La brave fille alla me chercher mon manteau, me le jeta sur les épaules, m'offrit d'aller réveiller la mère Arnould, et de s'enquérir d'elle s'il était possible d'avoir une voiture; mais je m'y opposai, convaincu que je perdrais à cette tentative, peut-être infructueuse, plus de temps que je n'en mettrais à faire la moitié du chemin.

Puis j'avais besoin d'air et d'une fatigue physique qui épuisât la surexcitation à laquelle j'étais en proie.

Je pris la clef de l'appartement de la rue d'Antin, et après avoir dit adieu à Nanine, qui m'avait accompagné jusqu'à la grille, je partis.

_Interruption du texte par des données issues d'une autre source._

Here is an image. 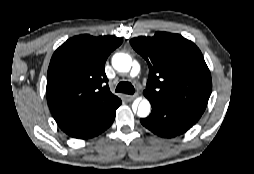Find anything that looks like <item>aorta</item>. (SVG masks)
Wrapping results in <instances>:
<instances>
[{
  "label": "aorta",
  "instance_id": "obj_1",
  "mask_svg": "<svg viewBox=\"0 0 254 174\" xmlns=\"http://www.w3.org/2000/svg\"><path fill=\"white\" fill-rule=\"evenodd\" d=\"M113 67L123 73H127L132 69V75H137L140 71V65L138 62L133 63L129 55L124 53H117L112 58ZM151 110V105L147 99L141 100L138 105L137 115L141 118H145L149 115Z\"/></svg>",
  "mask_w": 254,
  "mask_h": 174
}]
</instances>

Je me mis d'abord à courir, mais la terre était fraîchement mouillée, et je me fatiguais doublement. Au bout d'une demi-heure de cette course, je fus forcé de m'arrêter, j'étais en nage. Je repris haleine et je continuai mon chemin. La nuit était si épaisse que je tremblais à chaque instant de me heurter contre un des arbres de la route, lesquels, se présentant brusquement à mes yeux, avaient l'air de grands fantômes courant sur moi.

Je rencontrai une ou deux voitures de rouliers que j'eus bientôt laissées en arrière.

Une calèche se dirigeait au grand trot du côté de Bougival. Au moment où elle passait devant moi, l'espoir me vint que Marguerite était dedans.

Je m'arrêtai en criant: «Marguerite! Marguerite!»